Copy exactly the run of lines that begins at the line with "l meet in Paris" and ends at the final line of the entries.

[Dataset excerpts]
•••••

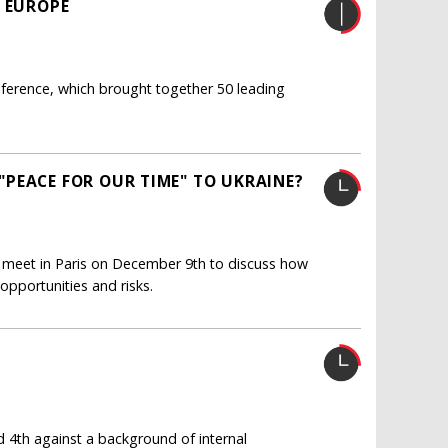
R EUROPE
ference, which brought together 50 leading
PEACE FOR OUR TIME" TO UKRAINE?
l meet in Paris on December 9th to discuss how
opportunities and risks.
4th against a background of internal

•••••

SOLUTION BELOW:
l meet in Paris on December 9th to discuss how
opportunities and risks.
4th against a background of internal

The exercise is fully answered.